Allow a detached tree created by open_tree(..., OPEN_TREE_CLONE) to be
attached by move_mount(2).

If by the time of final fput() of OPEN_TREE_CLONE-opened file its tree is
not detached anymore, it won't be dissolved.  move_mount(2) is adjusted
to handle detached source.

That gives us equivalents of mount --bind and mount --rbind.

Thanks also to Alan Jenkins <alan.christopher.jenkins@gmail.com> for
providing a whole bunch of ways to break things using this interface.

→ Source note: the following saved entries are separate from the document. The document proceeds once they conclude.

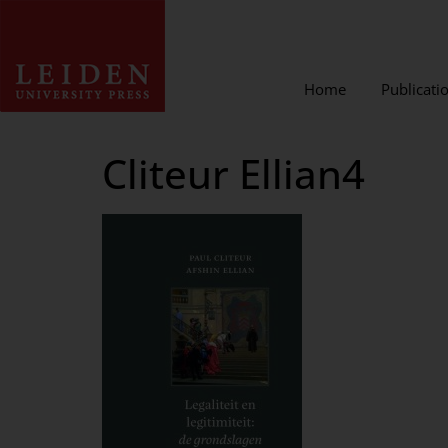
Home
Publicati
Cliteur Ellian4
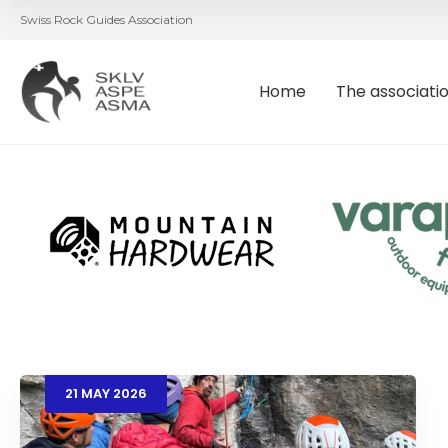
Swiss Rock Guides Association
Home
The associati
21
MAY
2026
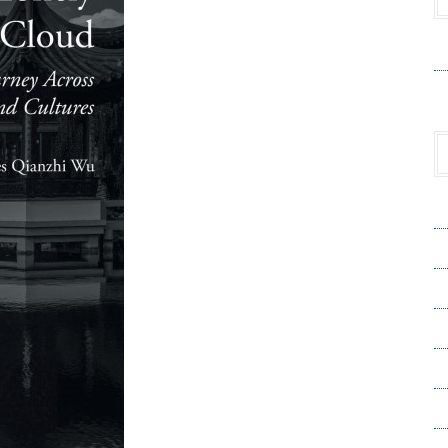
V
A
A
C
Pr
S
T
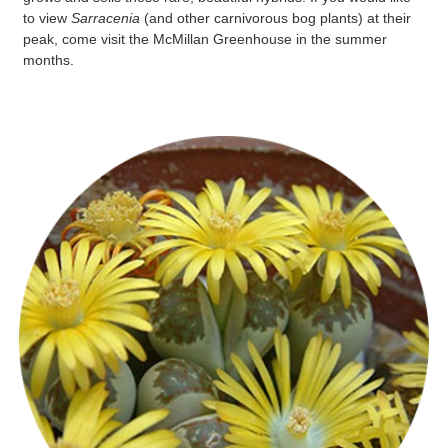
to view
Sarracenia
(and other carnivorous bog plants) at their
peak, come visit the McMillan Greenhouse in the summer
months.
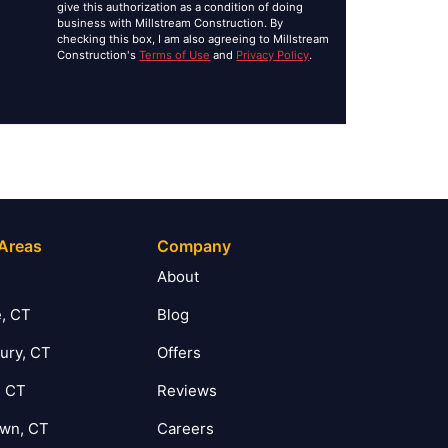
give this authorization as a condition of doing
business with Millstream Construction. By
checking this box, I am also agreeing to Millstream
Construction's
Terms of Use
and
Privacy Policy
.
 Areas
Company
T
About
, CT
Blog
ury, CT
Offers
, CT
Reviews
own, CT
Careers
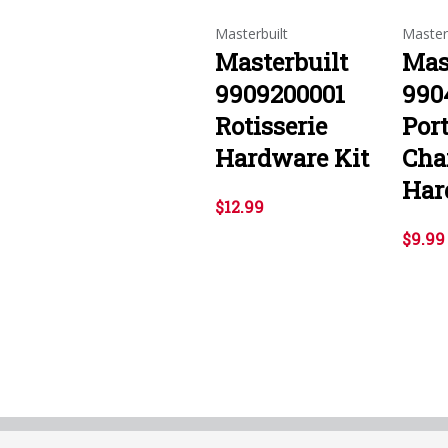
Masterbuilt
Master
Masterbuilt
Mas
9909200001
990
Rotisserie
Por
Hardware Kit
Char
Har
$12.99
$9.99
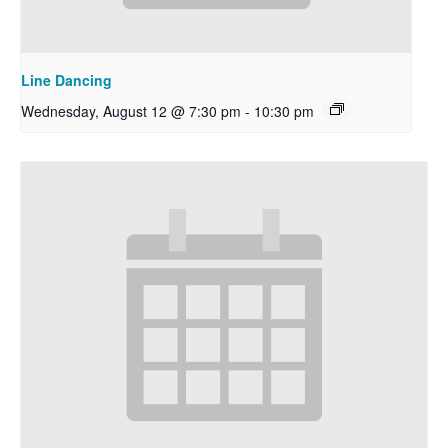
Line Dancing
Wednesday, August 12 @ 7:30 pm
-
10:30 pm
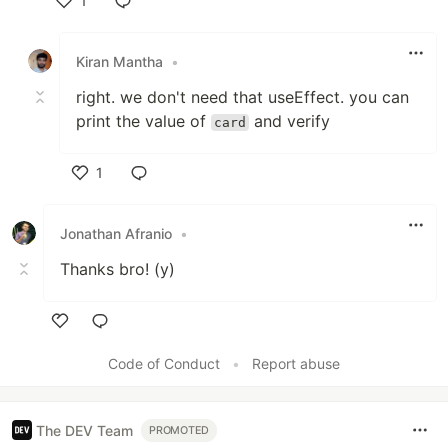
1
Like
Kiran Mantha
•
right. we don't need that useEffect. you can
print the value of
and verify
card
1
Like
Jonathan Afranio
•
Thanks bro! (y)
Like
Code of Conduct
•
Report abuse
The DEV Team
PROMOTED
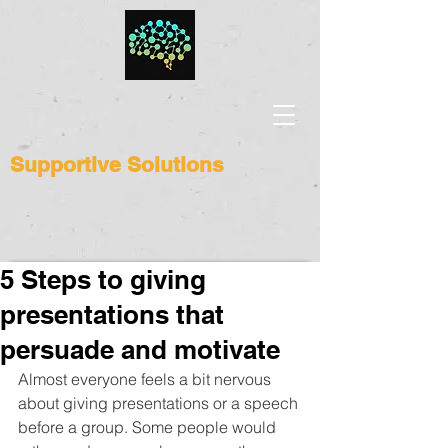
Supportive Solutions
5 Steps to giving
presentations that
persuade and motivate
Almost everyone feels a bit nervous 
about giving presentations or a speech 
before a group. Some people would 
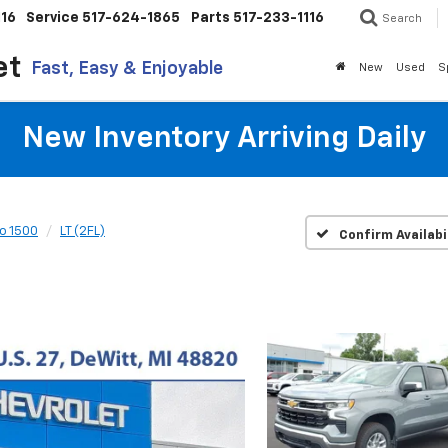
116
Service
517-624-1865
Parts
517-233-1116
Search
et
Fast, Easy & Enjoyable
New
Used
S
New Inventory Arriving Daily
do 1500
LT (2FL)
Confirm Availabi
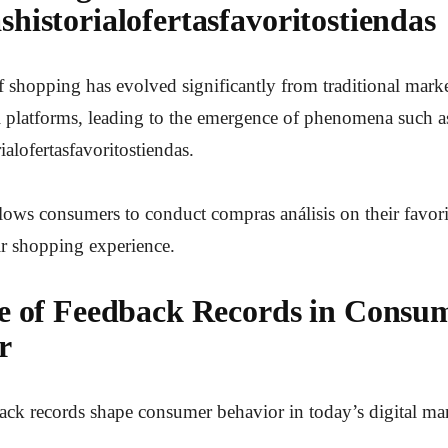
historialofertasfavoritostiendas
 shopping has evolved significantly from traditional marke
l platforms, leading to the emergence of phenomena such a
alofertasfavoritostiendas.
lows consumers to conduct compras análisis on their favori
ir shopping experience.
e of Feedback Records in Consu
r
ck records shape consumer behavior in today’s digital ma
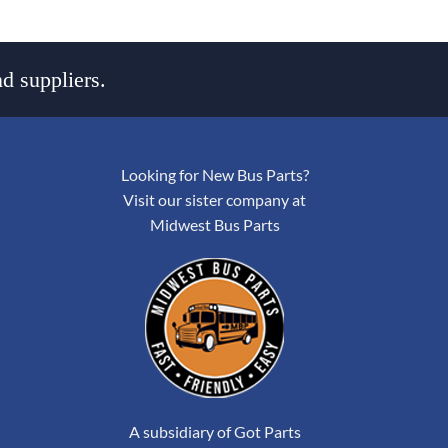
d suppliers.
Looking for New Bus Parts?
Visit our sister company at
Midwest Bus Parts
A subsidiary of Got Parts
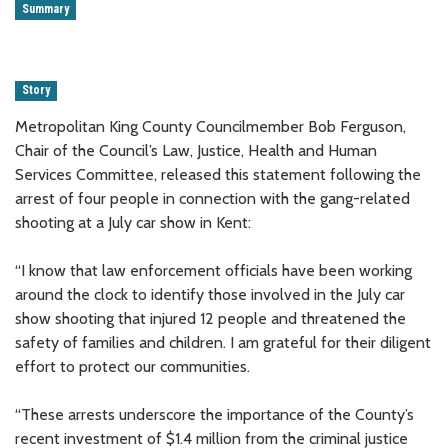
Summary
Story
Metropolitan King County Councilmember Bob Ferguson,
Chair of the Council’s Law, Justice, Health and Human
Services Committee, released this statement following the
arrest of four people in connection with the gang-related
shooting at a July car show in Kent:
“I know that law enforcement officials have been working
around the clock to identify those involved in the July car
show shooting that injured 12 people and threatened the
safety of families and children. I am grateful for their diligent
effort to protect our communities.
“These arrests underscore the importance of the County’s
recent investment of $1.4 million from the criminal justice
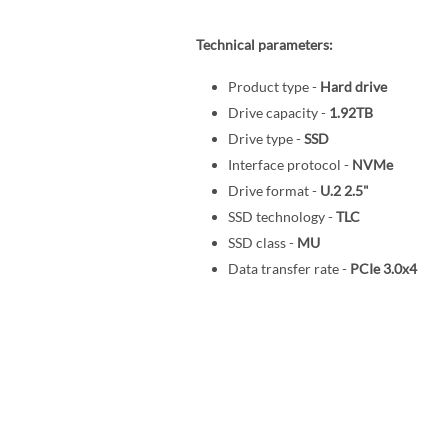
Technical parameters:
Product type -
Hard drive
Drive capacity -
1.92TB
Drive type -
SSD
Interface protocol -
NVMe
Drive format -
U.2 2.5"
SSD technology -
TLC
SSD class -
MU
Data transfer rate -
PCIe 3.0x4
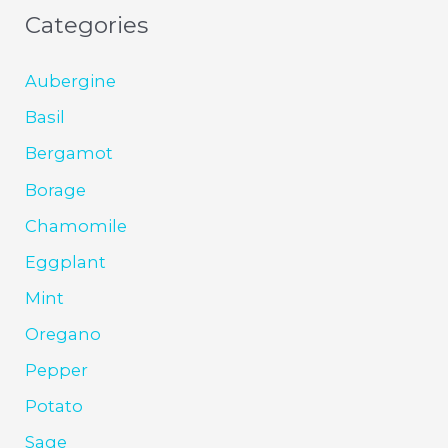
Categories
Aubergine
Basil
Bergamot
Borage
Chamomile
Eggplant
Mint
Oregano
Pepper
Potato
Sage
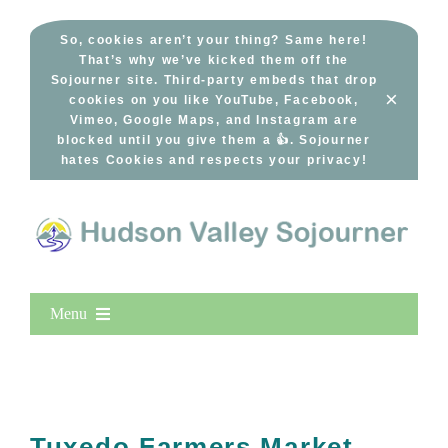
Skip
to
So, cookies aren’t your thing? Same here!
That’s why we’ve kicked them off the
content
Sojourner site. Third-party embeds that drop
×
cookies on you like YouTube, Facebook,
Vimeo, Google Maps, and Instagram are
blocked until you give them a 👍. Sojourner
hates Cookies and respects your privacy!
Menu
Home
New Entries
Popular
Tuxedo Farmers Market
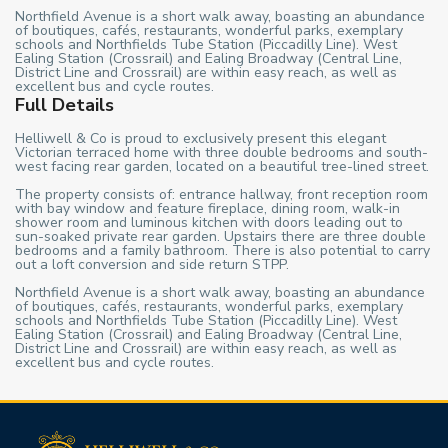
Northfield Avenue is a short walk away, boasting an abundance
of boutiques, cafés, restaurants, wonderful parks, exemplary
schools and Northfields Tube Station (Piccadilly Line). West
Ealing Station (Crossrail) and Ealing Broadway (Central Line,
District Line and Crossrail) are within easy reach, as well as
excellent bus and cycle routes.
Full Details
Helliwell & Co is proud to exclusively present this elegant
Victorian terraced home with three double bedrooms and south-
west facing rear garden, located on a beautiful tree-lined street.
The property consists of: entrance hallway, front reception room
with bay window and feature fireplace, dining room, walk-in
shower room and luminous kitchen with doors leading out to
sun-soaked private rear garden. Upstairs there are three double
bedrooms and a family bathroom. There is also potential to carry
out a loft conversion and side return STPP.
Northfield Avenue is a short walk away, boasting an abundance
of boutiques, cafés, restaurants, wonderful parks, exemplary
schools and Northfields Tube Station (Piccadilly Line). West
Ealing Station (Crossrail) and Ealing Broadway (Central Line,
District Line and Crossrail) are within easy reach, as well as
excellent bus and cycle routes.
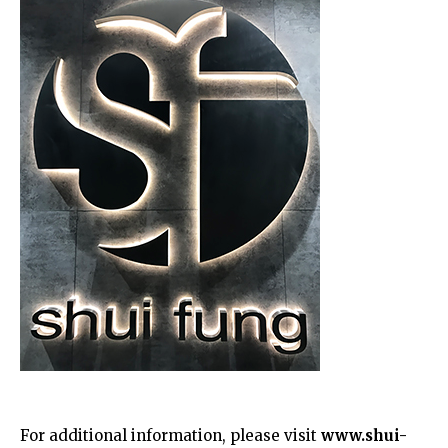
For additional information, please visit
www.shui-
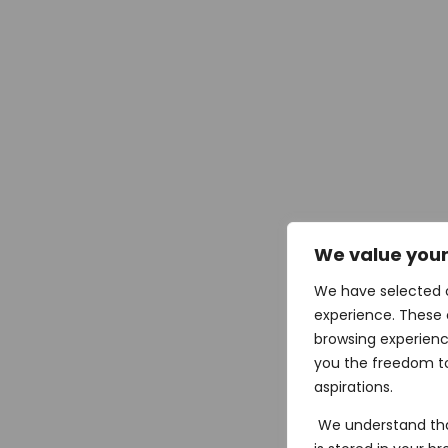
We value your
We have selected 
experience. These 
browsing experienc
you the freedom to
aspirations.
We understand tha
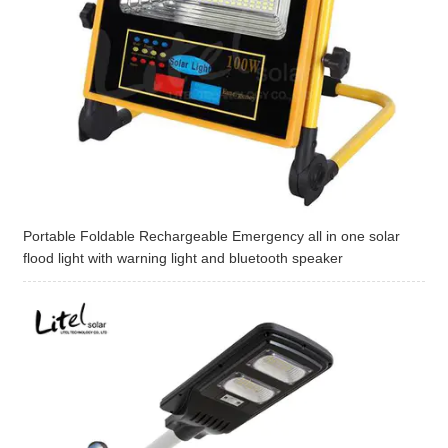
Portable Foldable Rechargeable Emergency all in one solar
flood light with warning light and bluetooth speaker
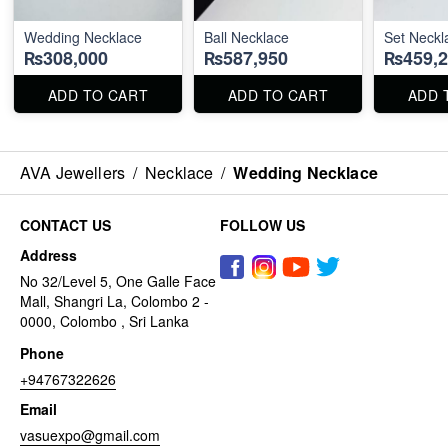
Wedding Necklace
Ball Necklace
Set Neckl
₨308,000
₨587,950
₨459,2
ADD TO CART
ADD TO CART
ADD 
AVA Jewellers
/
Necklace
/
Wedding Necklace
CONTACT US
FOLLOW US
Address
No 32/Level 5, One Galle Face
Mall, Shangri La, Colombo 2 -
0000, Colombo , Sri Lanka
Phone
+94767322626
Email
vasuexpo@gmail.com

Signed-off-by: Al Viro <viro@zeniv.linux.org.uk>
Signed-off-by: David Howells <dhowells@redhat.com>
Signed-off-by: Al Viro <viro@zeniv.linux.org.uk>
---

 fs/namespace.c |   62 ++++++++++++++++++++++++++++++++++++++++++++++++++------
 1 file changed, 55 insertions(+), 7 deletions(-)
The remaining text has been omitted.